2021-12-03 QCA Submission meeting notes

Participants

  • Ben Pritchard

  • @Joshua Horton

  • @Jeffrey Wagner

  • @Chapin Cavender

  • @Pavan Behara

Goals

  • Updates from MolSSI

    • deploying psi4 1.5, incompatibilities of qcelemental 0.24, qcengine 0.21 with qcfractal 0.15.7

  • Compute

    • QM workers on Lilac

    • QM workers on Newcastle

    • QM workers on TSCC

    • QM, ANI, XTB workers on PRP

      • need to expand XTB, increase memory of workers?

  • New submissions

    • submission issues

    • dipeptide dataset

      • brand_raw errors on PRP

    • ML datasets for OpenMM

      • multi-molecule issues with QCElemental - psi4 bug

  • User questions/issues

  • Science support needs

    • new openff-qcsubmit release

  • Infrastructure needs / advances

    • psi4 on conda-forge

Discussion topics

Item

Presenter

Notes

Item

Presenter

Notes

Updates from MolSSI

Ben

  • BP: We got hammered by a bunch of requests a little while ago (like 100/second) for entire datasets. So I blocked the IP temporarily and worked with DD to find the person in OpenFF and help them access it in a more healthy way.

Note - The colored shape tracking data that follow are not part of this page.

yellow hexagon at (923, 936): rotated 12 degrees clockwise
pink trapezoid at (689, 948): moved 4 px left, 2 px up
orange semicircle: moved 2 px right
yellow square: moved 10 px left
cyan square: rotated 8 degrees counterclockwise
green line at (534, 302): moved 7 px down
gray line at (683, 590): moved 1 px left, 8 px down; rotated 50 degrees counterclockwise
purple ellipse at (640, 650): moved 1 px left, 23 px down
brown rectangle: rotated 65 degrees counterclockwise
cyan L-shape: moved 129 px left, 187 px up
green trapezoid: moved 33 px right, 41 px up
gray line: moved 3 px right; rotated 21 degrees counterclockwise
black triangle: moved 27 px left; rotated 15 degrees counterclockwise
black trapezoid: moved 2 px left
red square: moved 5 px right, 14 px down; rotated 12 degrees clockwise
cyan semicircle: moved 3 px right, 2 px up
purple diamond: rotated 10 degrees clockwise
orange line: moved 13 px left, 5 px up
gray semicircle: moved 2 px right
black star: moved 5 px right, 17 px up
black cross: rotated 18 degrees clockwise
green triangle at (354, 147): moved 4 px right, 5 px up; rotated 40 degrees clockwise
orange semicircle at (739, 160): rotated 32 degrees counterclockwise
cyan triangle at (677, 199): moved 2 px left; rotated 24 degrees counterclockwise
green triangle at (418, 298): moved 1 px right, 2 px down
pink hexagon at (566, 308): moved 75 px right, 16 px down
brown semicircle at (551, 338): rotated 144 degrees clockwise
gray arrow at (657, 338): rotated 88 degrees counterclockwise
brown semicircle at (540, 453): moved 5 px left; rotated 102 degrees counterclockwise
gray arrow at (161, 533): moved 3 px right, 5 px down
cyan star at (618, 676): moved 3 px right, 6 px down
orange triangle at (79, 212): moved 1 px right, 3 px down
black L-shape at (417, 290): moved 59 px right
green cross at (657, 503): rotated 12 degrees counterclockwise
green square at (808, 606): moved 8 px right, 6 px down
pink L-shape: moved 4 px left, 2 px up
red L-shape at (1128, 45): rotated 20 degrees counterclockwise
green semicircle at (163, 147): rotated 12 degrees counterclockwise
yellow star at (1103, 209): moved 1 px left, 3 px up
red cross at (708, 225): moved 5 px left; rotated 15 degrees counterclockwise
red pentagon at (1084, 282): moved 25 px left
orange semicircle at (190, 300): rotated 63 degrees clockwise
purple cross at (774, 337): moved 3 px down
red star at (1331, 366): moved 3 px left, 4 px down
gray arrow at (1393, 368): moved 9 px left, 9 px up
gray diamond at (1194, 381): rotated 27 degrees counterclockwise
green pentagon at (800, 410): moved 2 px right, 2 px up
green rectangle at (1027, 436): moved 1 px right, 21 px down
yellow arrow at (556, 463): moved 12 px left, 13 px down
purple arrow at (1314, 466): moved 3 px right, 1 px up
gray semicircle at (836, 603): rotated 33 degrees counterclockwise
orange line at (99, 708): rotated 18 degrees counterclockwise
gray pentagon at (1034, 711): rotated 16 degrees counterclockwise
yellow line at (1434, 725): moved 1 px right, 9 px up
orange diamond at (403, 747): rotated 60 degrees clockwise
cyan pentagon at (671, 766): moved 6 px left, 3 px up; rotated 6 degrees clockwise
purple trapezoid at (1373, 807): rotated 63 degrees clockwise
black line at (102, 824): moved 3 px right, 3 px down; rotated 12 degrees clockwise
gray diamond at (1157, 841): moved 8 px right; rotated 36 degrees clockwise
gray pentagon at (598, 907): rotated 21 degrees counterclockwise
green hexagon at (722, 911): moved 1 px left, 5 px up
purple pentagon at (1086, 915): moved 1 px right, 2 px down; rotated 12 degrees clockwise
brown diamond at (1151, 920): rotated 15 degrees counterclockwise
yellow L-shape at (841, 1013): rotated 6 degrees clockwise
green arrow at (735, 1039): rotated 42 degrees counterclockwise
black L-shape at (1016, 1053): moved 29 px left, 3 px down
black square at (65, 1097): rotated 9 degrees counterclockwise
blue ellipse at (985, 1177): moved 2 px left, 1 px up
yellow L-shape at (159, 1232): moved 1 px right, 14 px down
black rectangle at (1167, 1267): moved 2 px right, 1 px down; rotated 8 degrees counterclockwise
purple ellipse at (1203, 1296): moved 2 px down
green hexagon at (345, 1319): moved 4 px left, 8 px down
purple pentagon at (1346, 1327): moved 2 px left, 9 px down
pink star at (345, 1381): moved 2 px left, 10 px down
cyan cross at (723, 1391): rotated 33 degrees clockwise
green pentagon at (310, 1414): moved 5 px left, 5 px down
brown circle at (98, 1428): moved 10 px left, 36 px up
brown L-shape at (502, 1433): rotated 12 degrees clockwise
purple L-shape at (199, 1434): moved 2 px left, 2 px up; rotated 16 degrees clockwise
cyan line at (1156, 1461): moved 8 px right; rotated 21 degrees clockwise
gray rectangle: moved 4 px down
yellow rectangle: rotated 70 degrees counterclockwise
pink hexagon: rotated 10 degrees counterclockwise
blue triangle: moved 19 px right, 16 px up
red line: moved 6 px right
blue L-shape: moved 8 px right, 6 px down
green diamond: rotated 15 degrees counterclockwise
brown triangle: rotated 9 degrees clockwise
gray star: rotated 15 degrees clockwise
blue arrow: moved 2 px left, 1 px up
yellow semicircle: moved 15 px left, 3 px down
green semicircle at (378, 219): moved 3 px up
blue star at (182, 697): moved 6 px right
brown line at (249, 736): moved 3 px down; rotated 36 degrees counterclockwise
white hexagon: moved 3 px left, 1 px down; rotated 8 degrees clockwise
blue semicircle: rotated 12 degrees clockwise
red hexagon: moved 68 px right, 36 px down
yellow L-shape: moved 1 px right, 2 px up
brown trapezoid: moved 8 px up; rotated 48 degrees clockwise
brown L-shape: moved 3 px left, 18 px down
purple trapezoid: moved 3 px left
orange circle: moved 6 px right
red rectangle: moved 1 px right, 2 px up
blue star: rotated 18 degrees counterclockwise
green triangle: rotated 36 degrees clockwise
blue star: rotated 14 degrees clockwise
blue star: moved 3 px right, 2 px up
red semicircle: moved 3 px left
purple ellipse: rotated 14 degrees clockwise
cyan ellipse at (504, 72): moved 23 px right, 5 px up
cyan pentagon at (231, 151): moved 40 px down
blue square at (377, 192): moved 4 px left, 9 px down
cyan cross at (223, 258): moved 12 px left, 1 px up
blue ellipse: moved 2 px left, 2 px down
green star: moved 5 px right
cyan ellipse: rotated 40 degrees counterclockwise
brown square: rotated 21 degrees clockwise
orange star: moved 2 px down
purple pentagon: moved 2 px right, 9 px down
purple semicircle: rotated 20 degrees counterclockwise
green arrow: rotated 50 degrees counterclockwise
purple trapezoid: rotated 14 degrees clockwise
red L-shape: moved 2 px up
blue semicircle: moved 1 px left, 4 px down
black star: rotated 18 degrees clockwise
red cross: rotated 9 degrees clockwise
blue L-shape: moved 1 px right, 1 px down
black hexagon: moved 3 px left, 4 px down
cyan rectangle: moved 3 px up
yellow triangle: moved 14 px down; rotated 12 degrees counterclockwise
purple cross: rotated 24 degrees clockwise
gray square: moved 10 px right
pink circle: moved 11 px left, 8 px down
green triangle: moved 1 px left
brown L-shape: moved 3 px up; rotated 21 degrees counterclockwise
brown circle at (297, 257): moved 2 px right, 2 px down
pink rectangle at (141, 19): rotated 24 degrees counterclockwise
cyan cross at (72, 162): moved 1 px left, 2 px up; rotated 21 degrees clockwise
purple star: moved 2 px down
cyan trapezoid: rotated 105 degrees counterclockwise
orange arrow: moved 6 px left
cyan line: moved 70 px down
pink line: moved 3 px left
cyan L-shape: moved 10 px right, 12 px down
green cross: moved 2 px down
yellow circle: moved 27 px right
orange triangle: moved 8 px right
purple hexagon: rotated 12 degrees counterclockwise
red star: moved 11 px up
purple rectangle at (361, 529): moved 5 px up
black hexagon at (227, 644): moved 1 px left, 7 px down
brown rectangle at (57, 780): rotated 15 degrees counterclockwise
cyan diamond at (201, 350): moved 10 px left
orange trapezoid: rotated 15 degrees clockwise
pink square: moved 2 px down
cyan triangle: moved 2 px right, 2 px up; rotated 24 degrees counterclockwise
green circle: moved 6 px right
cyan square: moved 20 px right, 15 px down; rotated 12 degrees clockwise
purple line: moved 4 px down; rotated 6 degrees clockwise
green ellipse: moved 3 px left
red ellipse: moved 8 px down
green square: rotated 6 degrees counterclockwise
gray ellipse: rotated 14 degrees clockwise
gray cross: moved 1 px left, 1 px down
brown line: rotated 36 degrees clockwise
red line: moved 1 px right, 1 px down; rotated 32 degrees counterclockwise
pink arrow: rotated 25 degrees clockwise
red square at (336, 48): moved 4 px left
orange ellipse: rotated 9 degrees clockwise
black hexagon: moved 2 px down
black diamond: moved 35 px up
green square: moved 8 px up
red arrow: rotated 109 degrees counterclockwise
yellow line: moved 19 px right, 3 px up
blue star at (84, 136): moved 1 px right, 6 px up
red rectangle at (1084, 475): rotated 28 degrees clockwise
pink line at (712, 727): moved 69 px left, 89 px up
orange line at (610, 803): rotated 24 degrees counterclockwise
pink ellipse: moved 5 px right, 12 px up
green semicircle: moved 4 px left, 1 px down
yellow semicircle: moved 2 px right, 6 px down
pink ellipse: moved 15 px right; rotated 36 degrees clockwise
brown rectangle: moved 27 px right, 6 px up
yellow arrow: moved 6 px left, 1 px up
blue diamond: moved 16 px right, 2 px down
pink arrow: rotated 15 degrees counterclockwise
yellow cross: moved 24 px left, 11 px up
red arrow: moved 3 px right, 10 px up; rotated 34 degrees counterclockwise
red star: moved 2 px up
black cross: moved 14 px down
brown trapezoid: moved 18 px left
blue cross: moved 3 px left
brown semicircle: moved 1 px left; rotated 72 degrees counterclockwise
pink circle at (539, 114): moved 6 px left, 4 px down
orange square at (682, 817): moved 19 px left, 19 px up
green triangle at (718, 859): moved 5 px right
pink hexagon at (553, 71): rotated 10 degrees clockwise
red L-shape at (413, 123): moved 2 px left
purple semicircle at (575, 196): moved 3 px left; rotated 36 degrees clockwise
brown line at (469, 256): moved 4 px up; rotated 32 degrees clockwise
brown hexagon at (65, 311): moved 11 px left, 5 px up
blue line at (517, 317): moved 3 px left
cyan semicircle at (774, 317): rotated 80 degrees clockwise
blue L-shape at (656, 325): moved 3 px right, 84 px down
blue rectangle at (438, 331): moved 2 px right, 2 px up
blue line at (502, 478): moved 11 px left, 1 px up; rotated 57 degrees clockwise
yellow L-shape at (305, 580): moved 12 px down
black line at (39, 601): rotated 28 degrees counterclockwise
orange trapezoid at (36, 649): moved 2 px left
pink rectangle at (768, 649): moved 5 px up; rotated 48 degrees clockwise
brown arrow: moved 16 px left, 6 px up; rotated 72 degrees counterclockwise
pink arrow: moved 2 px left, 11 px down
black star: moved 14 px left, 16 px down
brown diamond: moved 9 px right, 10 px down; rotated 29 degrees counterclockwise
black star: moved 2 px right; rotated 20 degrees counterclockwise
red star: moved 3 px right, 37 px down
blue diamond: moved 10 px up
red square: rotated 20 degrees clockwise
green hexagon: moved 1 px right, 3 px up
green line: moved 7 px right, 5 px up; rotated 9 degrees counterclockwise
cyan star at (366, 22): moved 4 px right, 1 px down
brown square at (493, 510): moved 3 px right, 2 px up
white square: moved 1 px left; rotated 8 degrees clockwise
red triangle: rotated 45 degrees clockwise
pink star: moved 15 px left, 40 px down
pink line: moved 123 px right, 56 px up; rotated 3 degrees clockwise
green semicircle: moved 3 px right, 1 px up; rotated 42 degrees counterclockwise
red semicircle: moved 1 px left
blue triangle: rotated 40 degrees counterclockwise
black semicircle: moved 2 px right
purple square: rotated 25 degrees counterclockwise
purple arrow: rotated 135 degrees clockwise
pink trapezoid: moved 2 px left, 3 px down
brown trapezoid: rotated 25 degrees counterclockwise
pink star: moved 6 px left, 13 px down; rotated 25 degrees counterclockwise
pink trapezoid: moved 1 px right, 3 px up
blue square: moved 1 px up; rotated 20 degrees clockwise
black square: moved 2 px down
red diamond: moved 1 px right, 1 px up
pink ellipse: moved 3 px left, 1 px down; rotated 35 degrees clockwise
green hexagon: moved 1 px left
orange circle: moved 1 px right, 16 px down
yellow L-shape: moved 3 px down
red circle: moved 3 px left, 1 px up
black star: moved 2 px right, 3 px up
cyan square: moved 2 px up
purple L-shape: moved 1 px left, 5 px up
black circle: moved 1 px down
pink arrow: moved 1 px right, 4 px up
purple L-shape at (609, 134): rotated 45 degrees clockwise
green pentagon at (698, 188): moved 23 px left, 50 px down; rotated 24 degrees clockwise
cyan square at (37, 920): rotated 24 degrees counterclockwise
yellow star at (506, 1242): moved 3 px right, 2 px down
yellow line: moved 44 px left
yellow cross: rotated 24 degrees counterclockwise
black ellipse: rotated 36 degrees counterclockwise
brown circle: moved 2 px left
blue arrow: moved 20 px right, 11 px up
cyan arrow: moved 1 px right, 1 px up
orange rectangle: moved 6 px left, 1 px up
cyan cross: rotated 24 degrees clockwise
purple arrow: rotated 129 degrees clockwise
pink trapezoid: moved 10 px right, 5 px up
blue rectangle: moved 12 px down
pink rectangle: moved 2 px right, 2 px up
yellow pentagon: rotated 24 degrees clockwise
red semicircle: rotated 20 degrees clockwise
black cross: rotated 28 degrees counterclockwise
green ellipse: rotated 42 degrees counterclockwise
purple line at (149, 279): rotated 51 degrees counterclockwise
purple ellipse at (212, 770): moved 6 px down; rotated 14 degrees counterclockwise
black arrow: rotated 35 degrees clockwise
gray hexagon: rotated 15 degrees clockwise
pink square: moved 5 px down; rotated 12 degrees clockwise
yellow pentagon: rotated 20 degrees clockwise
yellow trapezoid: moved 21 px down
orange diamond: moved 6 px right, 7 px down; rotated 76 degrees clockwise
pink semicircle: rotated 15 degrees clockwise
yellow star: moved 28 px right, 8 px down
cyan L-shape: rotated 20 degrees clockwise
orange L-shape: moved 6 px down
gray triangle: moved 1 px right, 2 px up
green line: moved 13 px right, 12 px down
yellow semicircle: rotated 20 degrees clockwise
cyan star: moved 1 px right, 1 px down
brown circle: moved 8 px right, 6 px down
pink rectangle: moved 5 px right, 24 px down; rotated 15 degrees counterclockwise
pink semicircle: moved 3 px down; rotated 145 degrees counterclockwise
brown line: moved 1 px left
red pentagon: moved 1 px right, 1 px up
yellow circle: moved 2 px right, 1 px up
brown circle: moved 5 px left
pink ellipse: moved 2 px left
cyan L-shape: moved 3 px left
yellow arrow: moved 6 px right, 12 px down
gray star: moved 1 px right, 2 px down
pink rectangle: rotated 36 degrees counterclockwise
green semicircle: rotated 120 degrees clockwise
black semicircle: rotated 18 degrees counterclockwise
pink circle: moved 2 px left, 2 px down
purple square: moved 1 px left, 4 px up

  • BP: storage utilization creeping up, likely due to more wavefunctions storage

    • do need to plan a next-gen solution

    • JW: what kind of proactive steps can we take for 6 months to a year

    • BP: this factors into our options at ARC (VT supercomputer center)

      • our networking solution is somewhat better than previous, but we don’t have full control of the host

    • BP: have some stopgap measures on storage I can take, but they are painful

      • DD: can some of the NIH supplement be used for capital expense?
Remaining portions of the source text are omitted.